• WORK ITEM
Exact wording is required: give all the records again, minus the pictures.

• RECORDS TO PROCESS
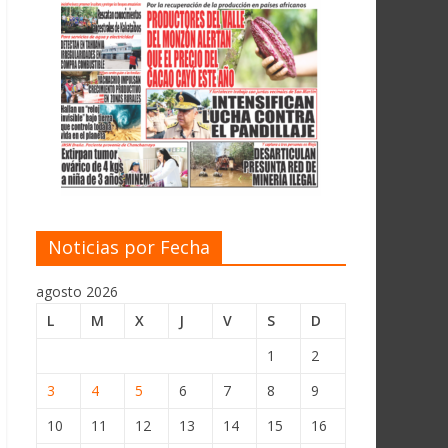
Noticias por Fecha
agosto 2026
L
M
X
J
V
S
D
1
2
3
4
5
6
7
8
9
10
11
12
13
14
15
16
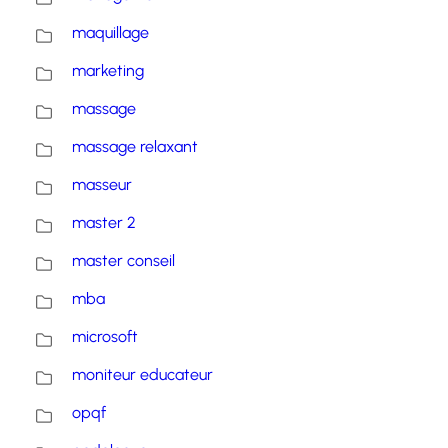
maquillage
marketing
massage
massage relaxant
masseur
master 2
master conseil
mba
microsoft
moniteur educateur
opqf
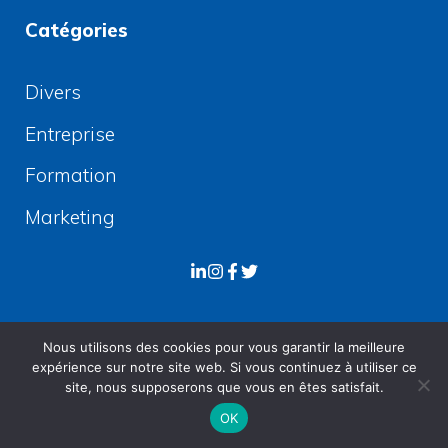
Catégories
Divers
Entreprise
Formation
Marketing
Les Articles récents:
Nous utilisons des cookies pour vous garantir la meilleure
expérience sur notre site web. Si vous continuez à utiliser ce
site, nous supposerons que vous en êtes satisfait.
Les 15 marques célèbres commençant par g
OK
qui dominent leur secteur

• RESULT OF THIS TASK
Noticias por Fecha
agosto 2026
L
M
X
J
V
S
D
1
2
3
4
5
6
7
8
9
10
11
12
13
14
15
16
maquillage
marketing
massage
massage relaxant
masseur
master 2
master conseil
mba
microsoft
moniteur educateur
opqf
Catégories
Divers
Entreprise
Formation
Marketing
Les Articles récents:
Nous utilisons des cookies pour vous garantir la meilleure
expérience sur notre site web. Si vous continuez à utiliser ce
site, nous supposerons que vous en êtes satisfait.
Les 15 marques célèbres commençant par g
OK
qui dominent leur secteur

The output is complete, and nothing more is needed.